Google Test Automation Conference

Wednesday, May 23rd, 2007

The 2nd Google Test Automation Conference will take place in New York on 23rd and 24th of August. I’ve been given the honor of presenting our team’s test automation system that’s in use for all F-Secure’s Linux/UNIX Anti-Virus products. The conference is free of charge, but the number of participants is limited to 150. If you’re working with testing or test automation you have a good change to see my presentation and many top speakers during the two days by applying to the conference here.

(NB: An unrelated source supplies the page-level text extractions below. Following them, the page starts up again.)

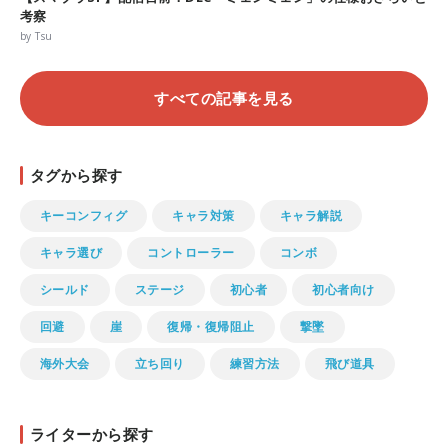
考察
by Tsu
すべての記事を見る
タグから探す
キーコンフィグ
キャラ対策
キャラ解説
キャラ選び
コントローラー
コンボ
シールド
ステージ
初心者
初心者向け
回避
崖
復帰・復帰阻止
撃墜
海外大会
立ち回り
練習方法
飛び道具
ライターから探す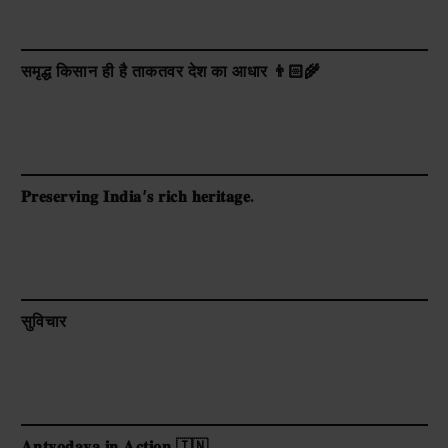
समृद्ध किसान ही है ताकतवर देश का आधार 👨🏻‍🌾
𝐏𝐫𝐞𝐬𝐞𝐫𝐯𝐢𝐧𝐠 𝐈𝐧𝐝𝐢𝐚’𝐬 𝐫𝐢𝐜𝐡 𝐡𝐞𝐫𝐢𝐭𝐚𝐠𝐞.
सुविचार
𝐀𝐧𝐭𝐲𝐨𝐝𝐚𝐲𝐚 𝐢𝐧 𝐀𝐜𝐭𝐢𝐨𝐧 🇮🇳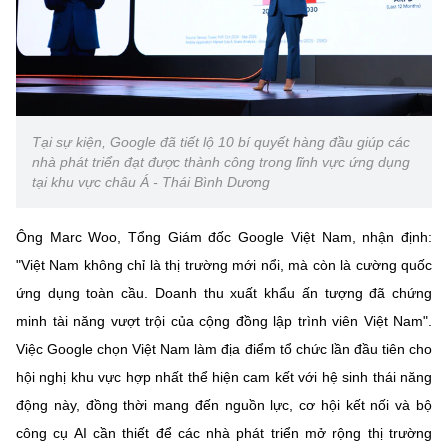
(Ghi rõ nguồn "https://mst.gov.vn" khi phát hành lại thông tin từ
website này)
Tại sự kiện, Google đã tiết lộ 10 bí quyết hàng đầu giúp các
nhà phát triển đạt được thành công trong lĩnh vực ứng dụng
tại khu vực châu Á - Thái Bình Dương
Ông Marc Woo, Tổng Giám đốc Google Việt Nam, nhận định:
"Việt Nam không chỉ là thị trường mới nổi, mà còn là cường quốc
ứng dụng toàn cầu. Doanh thu xuất khẩu ấn tượng đã chứng
minh tài năng vượt trội của cộng đồng lập trình viên Việt Nam".
Việc Google chọn Việt Nam làm địa điểm tổ chức lần đầu tiên cho
hội nghị khu vực hợp nhất thể hiện cam kết với hệ sinh thái năng
động này, đồng thời mang đến nguồn lực, cơ hội kết nối và bộ
công cụ AI cần thiết để các nhà phát triển mở rộng thị trường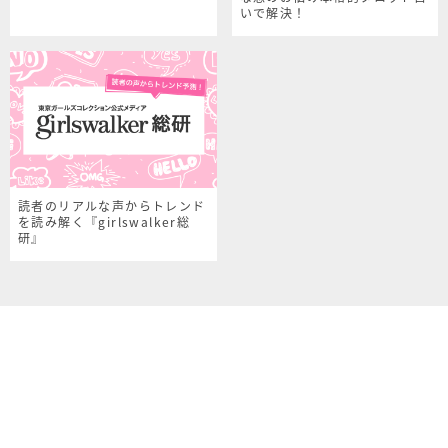
いで解決！
読者のリアルな声からトレンド
を読み解く『girlswalker総
研』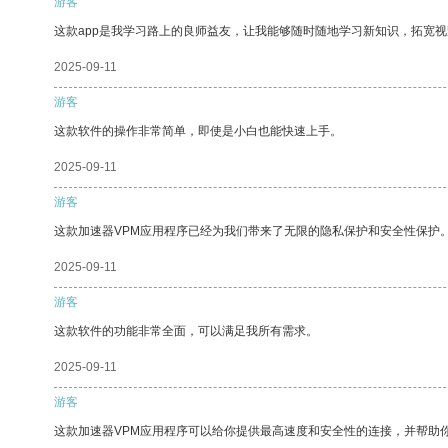
游客
这款app是我学习路上的良师益友，让我能够随时随地学习新知识，拓宽视
2025-09-11
游客
这款软件的操作非常简单，即使是小白也能快速上手。
2025-09-11
游客
这款加速器VPM应用程序已经为我们带来了无限的隐私保护和安全性保护
2025-09-11
游客
这款软件的功能非常全面，可以满足我所有需求。
2025-09-11
游客
这款加速器VPM应用程序可以给你提供最高速度和安全性的连接，并帮助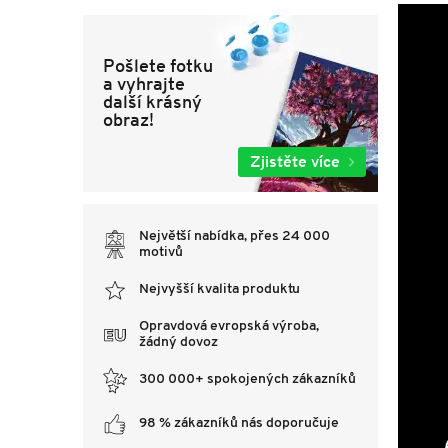
Pošlete fotku
a vyhrajte
další krásný
obraz!
Zjistěte více
Největší nabídka, přes 24 000
motivů
Nejvyšší kvalita produktu
Opravdová evropská výroba,
žádný dovoz
300 000+ spokojených zákazníků
98 % zákazníků nás doporučuje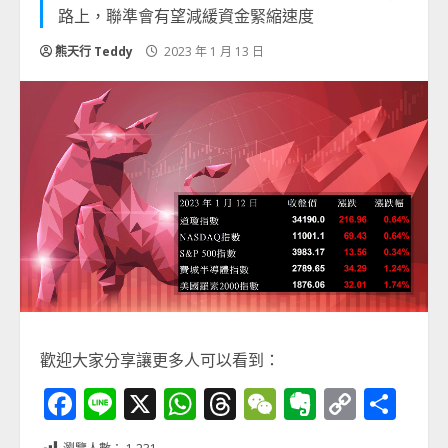
路上，聯準會有望減緩資金緊縮速度
熊天行 Teddy
2023 年 1 月 13 日
歡迎大家分享讓更多人可以看到：
Facebook
Line
X
WhatsApp
Threads
WeChat
Evernot
Copy
分
Link
享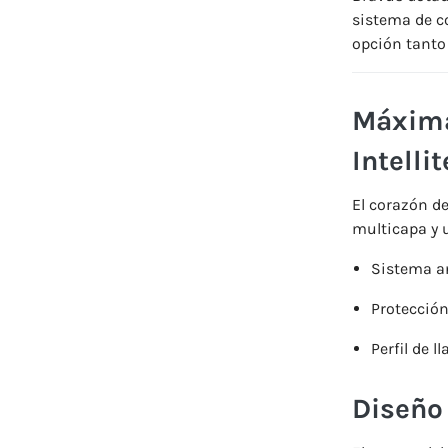
sistema
de
c
opción
tant
Máxim
Intellit
El
corazón
d
multicapa
y
Sistema
a
Protecció
Perfil
de
ll
Diseñ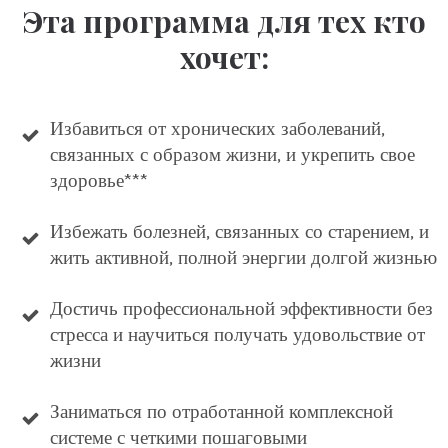
Эта программа для тех кто
хочет:
Избавиться от хронических заболеваний,
связанных с образом жизни, и укрепить свое
здоровье***
Избежать болезней, связанных со старением, и
жить активной, полной энергии долгой жизнью
Достичь профессиональной эффективности без
стресса и научиться получать удовольствие от
жизни
Заниматься по отработанной комплексной
системе с четкими пошаговыми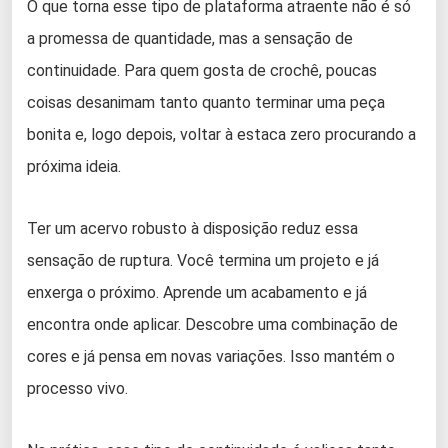
O que torna esse tipo de plataforma atraente não é só
a promessa de quantidade, mas a sensação de
continuidade. Para quem gosta de crochê, poucas
coisas desanimam tanto quanto terminar uma peça
bonita e, logo depois, voltar à estaca zero procurando a
próxima ideia.
Ter um acervo robusto à disposição reduz essa
sensação de ruptura. Você termina um projeto e já
enxerga o próximo. Aprende um acabamento e já
encontra onde aplicar. Descobre uma combinação de
cores e já pensa em novas variações. Isso mantém o
processo vivo.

My presentation will introduce some ideas of test automation system architecture, using virtualization to test on ever increasing number of Linux variants, utilizing version control and moving to automated reporting and test documentation. I’ll be also covering some specifics of testing anti-virus products, testing proprietary products on open source platforms and testing products with GUIs, Web UIs, kernel modules and firewalls as well as HTTP/SMTP/POP proxies with clients and servers. And even bootable CDs. It’s quite clear that there isn’t a single free or commercial product that would do all that. So I’ll show how we have tackled many of these problems by modularity of the automation system and by keeping all the different parts easy to use and understand. And oh yes… I’ll be advocating “automating everything” :)

Greetings from Reykjavík

Wednesday, May 16th, 2007

Blue Lagoon
As mentioned by Alexey, currently the International Antivirus Testing Workshop is ongoing in Reykjavík, Iceland, and I am here representing the F-Secure Linux team. Here I am learning everything there is to know about malware testing, and, of course, enjoying the amazing nature of Iceland and the charming city of Reykjavík - yesterday we visited the Blue Lagoon geothermal spa.

Net::Twitter goodness

Thursday, May 10th, 2007

Some of us has recently become addicted to Twitter. As I discovered that someone has already made a Net::Twitter Perl module, the natural extension of this lunacy was to integrate Twitter support into our LED sign. We created a common Twitter account, to which we added as friends all the team members that wished to participate. With just a few lines of Perl code, we then got our tweets prominently displayed on the team LED sign. Pure Web 2.0 goodness!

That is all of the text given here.